_YOUR GOAL_. Copy each line of the data below in which the word "Sindhu" can be found.

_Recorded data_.
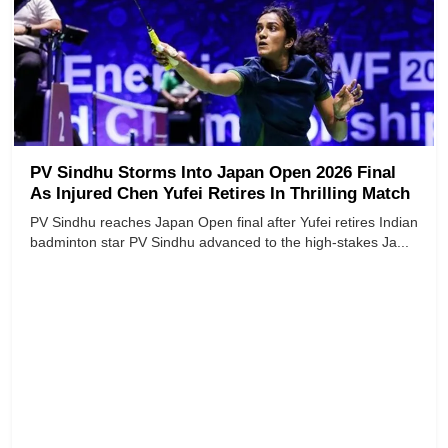
PV Sindhu Storms Into Japan Open 2026 Final
As Injured Chen Yufei Retires In Thrilling Match
PV Sindhu reaches Japan Open final after Yufei retires Indian
badminton star PV Sindhu advanced to the high-stakes Ja...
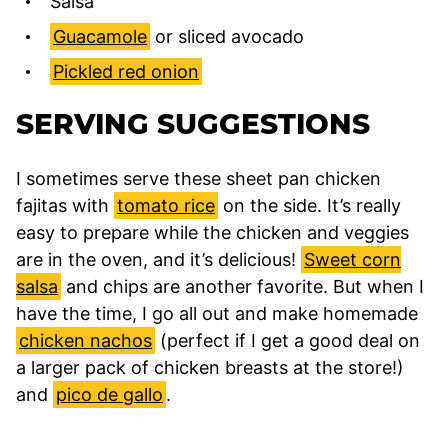
Salsa
Guacamole
or sliced avocado
Pickled red onion
SERVING SUGGESTIONS
I sometimes serve these sheet pan chicken
fajitas with
tomato rice
on the side. It’s really
easy to prepare while the chicken and veggies
are in the oven, and it’s delicious!
Sweet corn
salsa
and chips are another favorite. But when I
have the time, I go all out and make homemade
chicken nachos
(perfect if I get a good deal on
a larger pack of chicken breasts at the store!)
and
pico de gallo
.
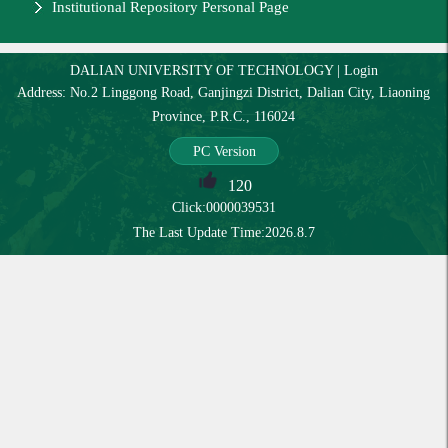
Institutional Repository Personal Page
DALIAN UNIVERSITY OF TECHNOLOGY
|
Login
Address: No.2 Linggong Road, Ganjingzi District, Dalian City, Liaoning
Province, P.R.C., 116024
PC Version
120
Click:
0000039531
The Last Update Time:
2026
.
8
.
7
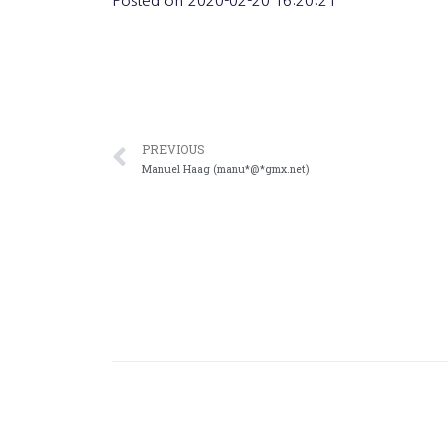
Posted on
2020-02-20 16:20:21
PREVIOUS
Manuel Haag (manu*@*gmx.net)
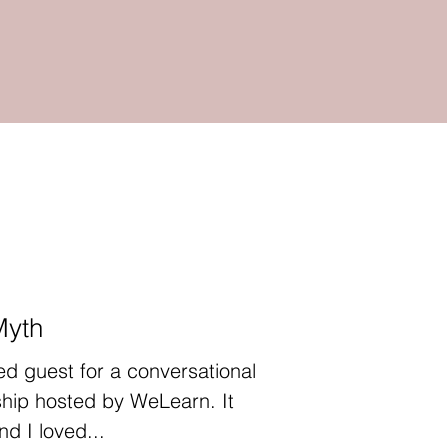
Myth
ed guest for a conversational
hip hosted by WeLearn. It
d I loved...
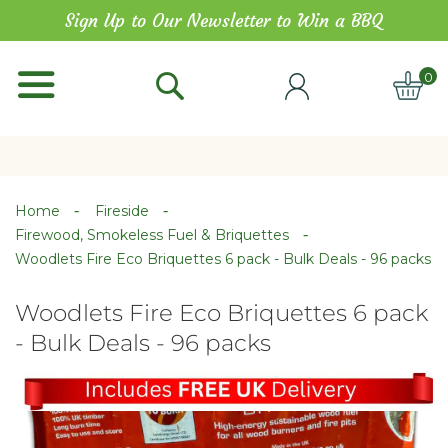
Skip
Sign Up to Our Newsletter to Win a BBQ
to
Content
0
ITE
Home
Fireside
Firewood, Smokeless Fuel & Briquettes
Woodlets Fire Eco Briquettes 6 pack - Bulk Deals - 96 packs
Woodlets Fire Eco Briquettes 6 pack
- Bulk Deals - 96 packs
Skip
Skip
to
to
the
the
end
beginning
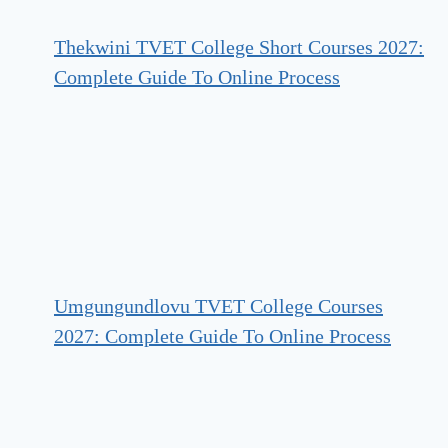
Thekwini TVET College Short Courses 2027:
Complete Guide To Online Process
Umgungundlovu TVET College Courses
2027: Complete Guide To Online Process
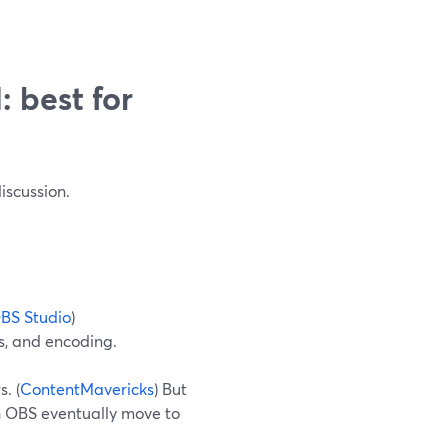
 best for
iscussion.
BS Studio
)
s, and encoding.
. (
ContentMavericks
) But
th OBS eventually move to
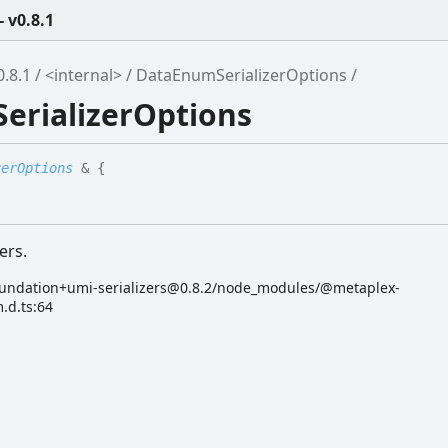
 v0.8.1
.8.1
<internal>
DataEnumSerializerOptions
erializerOptions
zerOptions
&
{
ers.
undation+umi-serializers@0.8.2/node_modules/@metaplex-
.d.ts:64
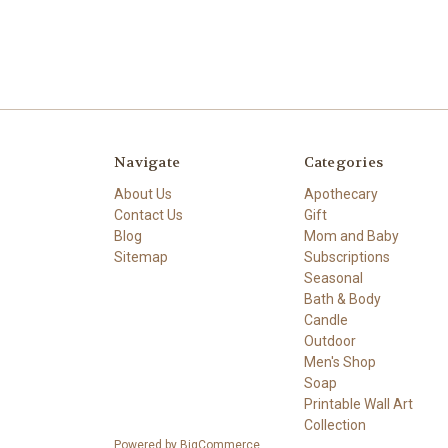
Navigate
Categories
About Us
Apothecary
Contact Us
Gift
Blog
Mom and Baby
Sitemap
Subscriptions
Seasonal
Bath & Body
Candle
Outdoor
Men's Shop
Soap
Printable Wall Art
Collection
Powered by
BigCommerce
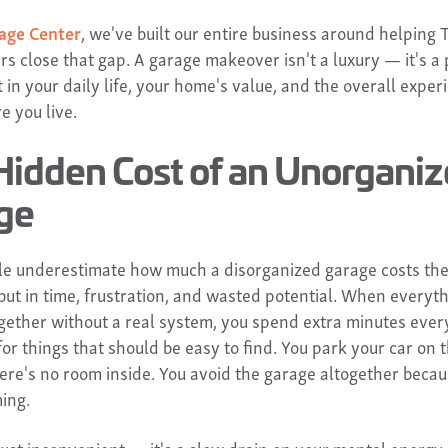
age Center
, we've built our entire business around helping 
 close that gap. A garage makeover isn't a luxury — it's a 
in your daily life, your home's value, and the overall exper
e you live.
Hidden Cost of an Unorgani
ge
e underestimate how much a disorganized garage costs th
 but in time, frustration, and wasted potential. When everyth
gether without a real system, you spend extra minutes ever
or things that should be easy to find. You park your car on t
ere's no room inside. You avoid the garage altogether becaus
ing.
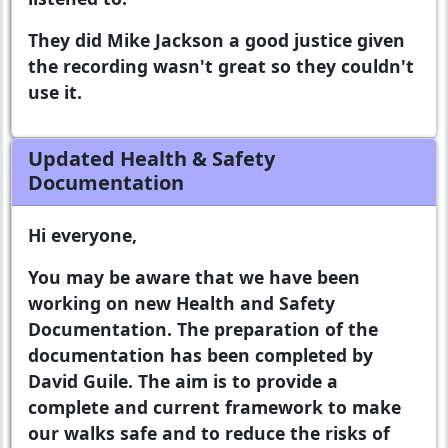
They did Mike Jackson a good justice given
the recording wasn't great so they couldn't
use it.
Updated Health & Safety
Documentation
Hi everyone,
You may be aware that we have been
working on new Health and Safety
Documentation. The preparation of the
documentation has been completed by
David Guile. The aim is to provide a
complete and current framework to make
our walks safe and to reduce the risks of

_PROBLEM SOLUTION_.
PV Sindhu Storms Into Japan Open 2026 Final
PV Sindhu reaches Japan Open final after Yufei retires Indian
badminton star PV Sindhu advanced to the high-stakes Ja...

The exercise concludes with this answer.